# My first attempt at jeweling my Marlin bolt.



## CraigS1001

After seeing a few nice looking 10/22's etc. with a jeweled bolt, I decided to try it on my 60SB.  This can be done on a bolt action rifle as well.  

I bought a 3/16 jeweling tool from MidwayUSA.

Menck Bolt Jeweling Tool







After smoothing the surface with 400 paper, I finished it up with 1000 grit.






Last step before the actual jeweling I applied some polishing compound on the buffing wheel which gave a mirror like finish to the bolt.







Now down to business.  Using an old machining vise from that came from Harbour Frieght, I spaced my jeweling tool at 1/4" intervals.  The second pass was also spaced 1/4" but staggered to the first pass.  Using the same sequence for the remaining passes and trying to be consistent, I applied just light pressure to the tool for 10 seconds on each contact point.

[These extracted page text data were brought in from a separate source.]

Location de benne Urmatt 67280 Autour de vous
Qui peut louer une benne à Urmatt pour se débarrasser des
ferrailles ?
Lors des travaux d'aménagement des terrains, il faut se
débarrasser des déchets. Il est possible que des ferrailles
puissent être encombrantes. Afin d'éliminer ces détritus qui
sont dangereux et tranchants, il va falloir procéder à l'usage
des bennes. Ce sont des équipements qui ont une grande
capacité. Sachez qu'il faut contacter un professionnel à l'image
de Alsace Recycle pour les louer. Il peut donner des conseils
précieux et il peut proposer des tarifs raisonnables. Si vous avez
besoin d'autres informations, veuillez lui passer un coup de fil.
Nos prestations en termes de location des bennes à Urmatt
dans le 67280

After making the final pass, I removed bolt and gave it a thorough cleaning.  On my next one (we have 5 M60's), I plan on dissasembling the bolt to prevent the residue build up from the cleaning and jeweling process.  

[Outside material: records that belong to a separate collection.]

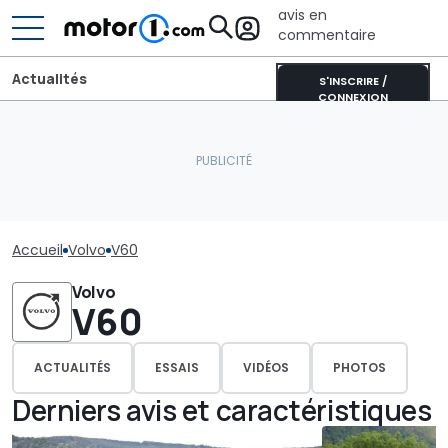
avis en
commentaire
Actualités
S'INSCRIRE /
CONNEXION
Accueil
Volvo
V60
Volvo
V60
ACTUALITÉS
ESSAIS
VIDÉOS
PHOTOS
Derniers avis et caractéristiques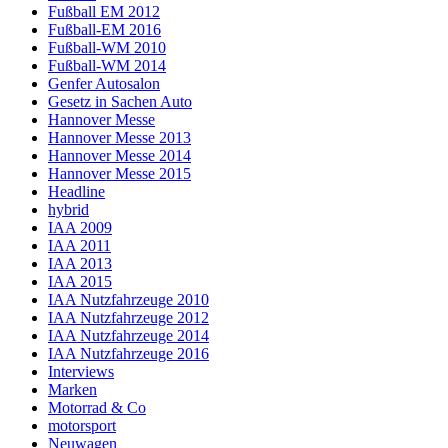
Fußball EM 2012
Fußball-EM 2016
Fußball-WM 2010
Fußball-WM 2014
Genfer Autosalon
Gesetz in Sachen Auto
Hannover Messe
Hannover Messe 2013
Hannover Messe 2014
Hannover Messe 2015
Headline
hybrid
IAA 2009
IAA 2011
IAA 2013
IAA 2015
IAA Nutzfahrzeuge 2010
IAA Nutzfahrzeuge 2012
IAA Nutzfahrzeuge 2014
IAA Nutzfahrzeuge 2016
Interviews
Marken
Motorrad & Co
motorsport
Neuwagen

Once it was cleaned I lightly polished the bolt using Simichrome Paste Polish, from MidwayUSA, with a microfiber cloth. 

Simichrome Paste Polish

These are pictures of the bolt installed in my 60SB.  Total time excluding breaking the gun down was about one hour.  I am going to try the round bolt on my Son's .410 bolt action after I make a jig to hold it.  I just enjoy tinkering with things like this, a gear head of sorts I guess.


----------



## CraigS1001

Oh, for indexing the bolt for spacing, I attached a piece of wire using an existing nut on the vise.  While there are indexing markers already on the vise,  I used this on both the X and Y movement to be a little more precise.  The vise I have is this one from everyones favorite discount tool store....!  Harbor Freight Milling Vise $69.99


Looking from the front of the vise.






Looking in from the left side.






Overall view of press and vise.


----------



## ben300win

Looks durn good!


----------



## 2bbshot

I think that looks awesome.


----------



## Gunplumber Mike

Good job.  You might want to try jeweling brushes and abrasive paste for that round bolt as they hug the contour better than the rubber rods.  The B-square jig from Brownells is hard to beat for indexing the round bolts.

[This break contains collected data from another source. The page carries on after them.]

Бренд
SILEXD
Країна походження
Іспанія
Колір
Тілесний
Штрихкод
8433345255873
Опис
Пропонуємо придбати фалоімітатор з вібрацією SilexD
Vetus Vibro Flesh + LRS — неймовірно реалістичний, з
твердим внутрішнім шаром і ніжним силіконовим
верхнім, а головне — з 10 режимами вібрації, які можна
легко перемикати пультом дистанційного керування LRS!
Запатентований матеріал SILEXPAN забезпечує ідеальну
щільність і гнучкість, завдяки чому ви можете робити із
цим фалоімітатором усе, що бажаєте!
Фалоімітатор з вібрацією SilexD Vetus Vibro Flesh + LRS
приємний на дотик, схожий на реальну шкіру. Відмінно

Its interesting that most people jewel the bolt for appearance sake whereas the original intent was to decrease friction between the bolt and receiver by decreasing the amount of bearing surfaces and holding lubrication better than a flat surface.  It is definitely a win-win project.


----------



## Shug

Looks great, good job


----------



## CraigS1001

Thanks guys.  This was my first attempt so the next one can only get better...or not!  I have a few more Marlins I plan on jeweling and my Son has a .410 bolt action he would like to try.

PlumberMike, You are correct Sir. I done it for cosmetics but it is obvious it would hold lubrication better than a smooth/polished finish.  On the brushes, are you talking about these? Also what kind of abrasive?  Will automotive valve grinding compound work well?  I am working on a jig for holding the round bolt so I can index the jeweling tool.






Link to brushes


----------



## Gunplumber Mike

Yes, that is the type of brush I was refering to.  When they are new they will give the traditional sized swirls that you see on new factory bolt guns.  Save the worn out brushes for when you want to jewel something in a tight, minature pattern (like the bolt of a Mini-Mauser).  If you can find grinding compound in the 120 or 220 range it works best.  I got my last jar from Brownells a couple of years ago.  They probably still stock it. 

As to the reduction in friction, you can use that concept to smooth up your revolvers by jeweling the inside of the frame and the parts on the inside that slide (such as the outside of the housing for the trigger return spring).  Anytime you reduce the amount of metal touching other metal you will reduce drag.


----------



## CAL

Gunplumber Mike said:


> As to the reduction in friction, you can use that concept to smooth up your revolvers by jeweling the inside of the frame and the parts on the inside that slide (such as the outside of the housing for the trigger return spring).  Anytime you reduce the amount of metal touching other metal you will reduce drag.



That is good information,thanks.I have my Dad's Mod.10 Smith and it came from the factory with a jeweled inside.It is some kind of smooth too.


----------



## takamineman

That looks awsome CraigS!  Makes the gun look very high end!  Gunplumber Mike--is there any way you can point us to some pics of jeweling a revolver like you're talking about?


----------



## Dub

Very nice looking enhancement.   You did well!!!!!!


----------



## CraigS1001

Thank you sir!  I have done probably a half dozen more since posting this and I can tell you that it doesn't get any easier, but the results have gotten better! 



Dub said:


> Very nice looking enhancement.   You did well!!!!!!


----------



## Buck111

Nice work, thanks for posting the pics.


----------



## jmoser

120 grit Silicon Carbide abrasive paste is what I use - probably pretty close to most valve grinding compounds.

Remember - jewelling is not polishing, you are deliberately scratching up the surface so it takes a pretty coarse grit.  The scratches are what allows the oil film to cling in place and give uniform lubrication.  

And - it looks really sweet !!


----------



## seaweaver

Was there some jeweling that was don w/ acid?
I cannot remember how or why, I was wiping some cleaner/solvent on a jewel bolt of my Marlin MR7 and it began to remove the jeweling.
Now I have a blem.
cw


----------



## creekrocket

When you jewel something like this, how do you keep that piece from rusting up all the time?


----------



## jmoser

seaweaver said:


> Was there some jeweling that was don w/ acid?
> I cannot remember how or why, I was wiping some cleaner/solvent on a jewel bolt of my Marlin MR7 and it began to remove the jeweling.
> Now I have a blem.
> cw



Not jewelled - must have been some cheap 'painted on' stuff made to look like jewelling.  What kind of solvent was it ?!?!?!  Cannot believe they would use anything that would come off like that.


----------



## jmoser

creekrocket said:


> When you jewel something like this, how do you keep that piece from rusting up all the time?



Most of the time you only jewel parts that are already bare ['white'] metal.  And - the jeweling helps an oil film cling onto the surface - it is the best thing you can do to keep bare metal rust free.


----------



## CraigS1001

Most likely "hydro imaging".  They dip gun parts to look like carbon fiber, machine turned, etc..  Here is an example of a barrel done by Atlanta Hydro Imaging.  You can search for their website..pretty interesting..the process.












creekrocket said:


> When you jewel something like this, how do you keep that piece from rusting up all the time?


----------